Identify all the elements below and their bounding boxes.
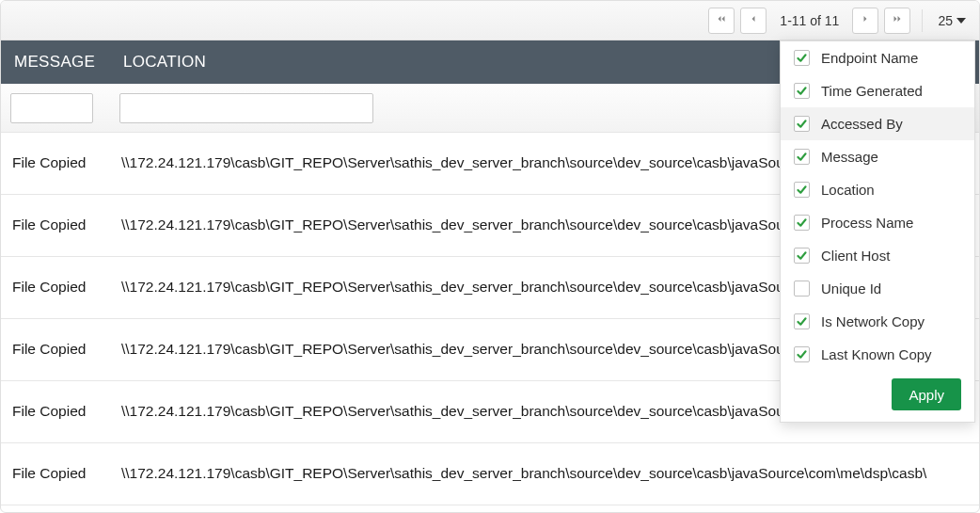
column-chooser-dropdown: Endpoint NameTime GeneratedAccessed ByMe… (780, 40, 975, 423)
pager-last-button[interactable] (884, 8, 910, 34)
column-chooser-item-label: Unique Id (821, 281, 881, 297)
column-chooser-item-label: Is Network Copy (821, 313, 925, 329)
column-chooser-item-label: Time Generated (821, 83, 923, 99)
double-chevron-left-icon (716, 13, 727, 27)
page-size-value: 25 (938, 13, 953, 28)
column-chooser-list: Endpoint NameTime GeneratedAccessed ByMe… (781, 41, 974, 371)
pager-next-button[interactable] (852, 8, 878, 34)
column-chooser-item[interactable]: Location (781, 173, 974, 206)
cell-location: \\172.24.121.179\casb\GIT_REPO\Server\sa… (110, 463, 979, 484)
cell-message: File Copied (1, 463, 110, 484)
column-chooser-item-label: Accessed By (821, 116, 903, 132)
checkbox[interactable] (794, 116, 810, 132)
chevron-left-icon (748, 13, 759, 27)
column-chooser-item[interactable]: Message (781, 140, 974, 173)
chevron-right-icon (860, 13, 871, 27)
page-size-selector[interactable]: 25 (934, 13, 970, 28)
cell-message: File Copied (1, 401, 110, 422)
column-chooser-item[interactable]: Is Network Copy (781, 305, 974, 338)
column-chooser-item-label: Endpoint Name (821, 50, 918, 66)
cell-message: File Copied (1, 152, 110, 173)
checkbox[interactable] (794, 313, 810, 329)
column-chooser-item-label: Location (821, 182, 875, 198)
caret-down-icon (956, 18, 966, 24)
pager-range-text: 1-11 of 11 (772, 13, 846, 28)
filter-location-input[interactable] (119, 93, 373, 123)
pager-first-button[interactable] (708, 8, 735, 34)
column-chooser-item[interactable]: Endpoint Name (781, 41, 974, 74)
app-frame: 1-11 of 11 25 MESSAGE LOCATION File (0, 0, 980, 513)
column-header-message[interactable]: MESSAGE (1, 53, 110, 72)
pager-prev-button[interactable] (740, 8, 767, 34)
pagination-bar: 1-11 of 11 25 (1, 1, 979, 40)
column-chooser-item-label: Process Name (821, 215, 913, 231)
cell-message: File Copied (1, 339, 110, 360)
checkbox[interactable] (794, 182, 810, 198)
apply-button[interactable]: Apply (892, 378, 961, 410)
checkbox[interactable] (794, 346, 810, 362)
checkbox[interactable] (794, 149, 810, 165)
table-row[interactable]: File Copied\\172.24.121.179\casb\GIT_REP… (1, 443, 979, 505)
checkbox[interactable] (794, 215, 810, 231)
column-chooser-item-label: Client Host (821, 248, 890, 264)
column-chooser-item[interactable]: Accessed By (781, 107, 974, 140)
checkbox[interactable] (794, 50, 810, 66)
cell-message: File Copied (1, 215, 110, 235)
checkbox[interactable] (794, 248, 810, 264)
column-chooser-item[interactable]: Time Generated (781, 74, 974, 107)
column-chooser-item[interactable]: Unique Id (781, 272, 974, 305)
double-chevron-right-icon (892, 13, 903, 27)
column-chooser-item-label: Last Known Copy (821, 346, 932, 362)
checkbox[interactable] (794, 281, 810, 297)
column-chooser-item[interactable]: Client Host (781, 239, 974, 272)
column-chooser-item-label: Message (821, 149, 878, 165)
column-chooser-item[interactable]: Last Known Copy (781, 338, 974, 371)
filter-message-input[interactable] (10, 93, 93, 123)
column-chooser-item[interactable]: Process Name (781, 206, 974, 239)
cell-message: File Copied (1, 277, 110, 297)
pager-separator (922, 9, 923, 32)
checkbox[interactable] (794, 83, 810, 99)
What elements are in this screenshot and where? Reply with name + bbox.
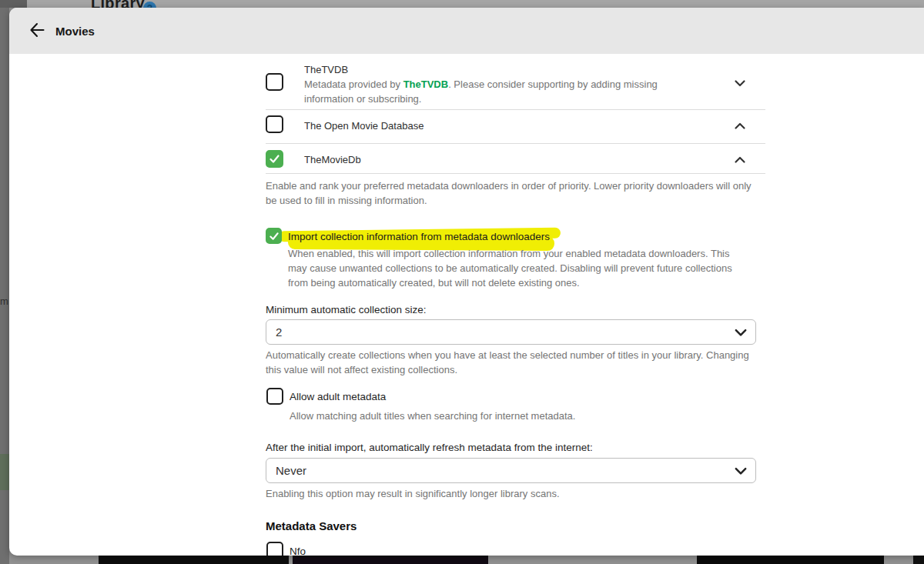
- chevron-down-icon[interactable]: [732, 75, 748, 91]
- auto-refresh-select[interactable]: Never: [266, 458, 756, 483]
- dimmed-poster: [697, 556, 884, 564]
- omdb-label: The Open Movie Database: [304, 120, 424, 132]
- background-page-title: Library: [91, 0, 145, 8]
- min-collection-size-help-text: Automatically create collections when yo…: [266, 348, 765, 377]
- min-collection-size-label: Minimum automatic collection size:: [266, 304, 427, 315]
- nfo-label: Nfo: [290, 546, 306, 556]
- min-collection-size-select[interactable]: 2: [266, 319, 756, 345]
- dimmed-poster: [99, 556, 289, 564]
- import-collections-label: Import collection information from metad…: [288, 231, 550, 242]
- nfo-checkbox[interactable]: [266, 542, 283, 556]
- auto-refresh-label: After the initial import, automatically …: [266, 442, 593, 453]
- dimmed-background-bottom: [9, 556, 924, 564]
- library-settings-dialog: Movies TheTVDB Metadata provided by TheT…: [9, 8, 924, 556]
- dimmed-poster: [913, 556, 924, 564]
- divider: [266, 143, 765, 144]
- screen: Library ? m Movies TheTVDB Metadata prov…: [0, 0, 924, 564]
- dialog-title: Movies: [55, 25, 95, 38]
- dimmed-poster: [293, 556, 488, 564]
- import-collections-help-text: When enabled, this will import collectio…: [288, 246, 746, 290]
- tvdb-desc-pre: Metadata provided by: [304, 78, 403, 90]
- dialog-header: Movies: [9, 8, 924, 54]
- tmdb-checkbox[interactable]: [266, 150, 283, 168]
- dimmed-background-left: m: [0, 8, 9, 564]
- select-value: Never: [266, 464, 306, 477]
- adult-metadata-checkbox[interactable]: [266, 388, 283, 405]
- import-collections-checkbox[interactable]: [266, 228, 282, 244]
- auto-refresh-help-text: Enabling this option may result in signi…: [266, 486, 765, 501]
- adult-metadata-help-text: Allow matching adult titles when searchi…: [290, 409, 752, 423]
- dimmed-sidebar-top: [0, 0, 27, 8]
- divider: [266, 109, 765, 110]
- help-icon: ?: [143, 2, 156, 8]
- chevron-up-icon[interactable]: [732, 152, 748, 168]
- check-icon: [269, 153, 280, 165]
- adult-metadata-label: Allow adult metadata: [290, 391, 386, 402]
- chevron-down-icon: [734, 325, 748, 342]
- select-value: 2: [266, 325, 282, 339]
- dimmed-save-button: [0, 454, 9, 490]
- omdb-checkbox[interactable]: [266, 115, 283, 133]
- dimmed-background-top: Library ?: [0, 0, 924, 8]
- chevron-down-icon: [734, 464, 748, 481]
- tvdb-description: Metadata provided by TheTVDB. Please con…: [304, 77, 689, 106]
- background-text-fragment: m: [0, 295, 8, 307]
- tvdb-link[interactable]: TheTVDB: [403, 78, 449, 90]
- tmdb-label: TheMovieDb: [304, 154, 361, 165]
- tvdb-label: TheTVDB: [304, 64, 348, 75]
- check-icon: [269, 231, 280, 242]
- chevron-up-icon[interactable]: [732, 118, 748, 134]
- back-button[interactable]: [26, 20, 48, 42]
- arrow-left-icon: [28, 22, 45, 41]
- metadata-savers-heading: Metadata Savers: [266, 519, 357, 532]
- tvdb-checkbox[interactable]: [266, 73, 283, 91]
- downloaders-help-text: Enable and rank your preferred metadata …: [266, 179, 762, 208]
- divider: [266, 173, 765, 174]
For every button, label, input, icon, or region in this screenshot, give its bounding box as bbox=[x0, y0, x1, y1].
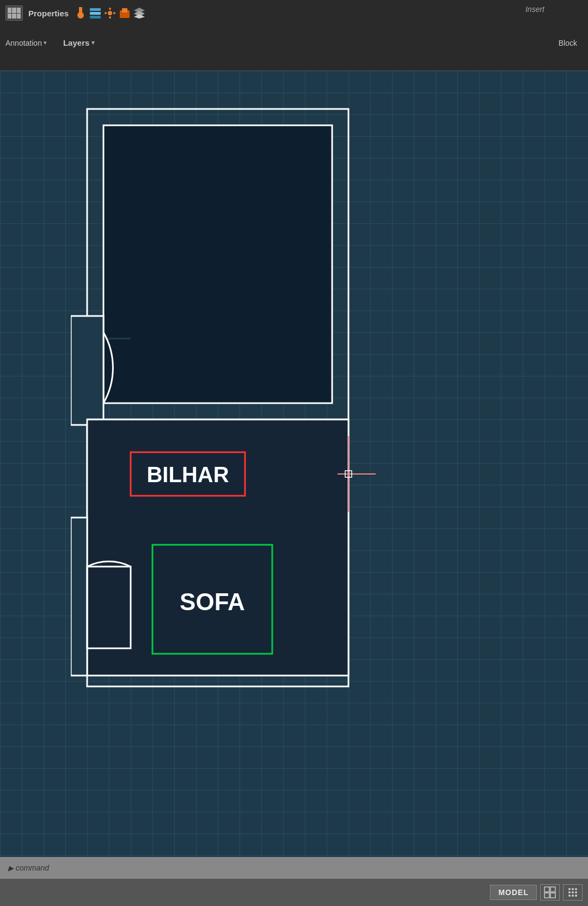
■ ■ ■
Problem to solve.
Whenever a line of the listing contains the word "header", it counts; say the total only.

Answer section.
2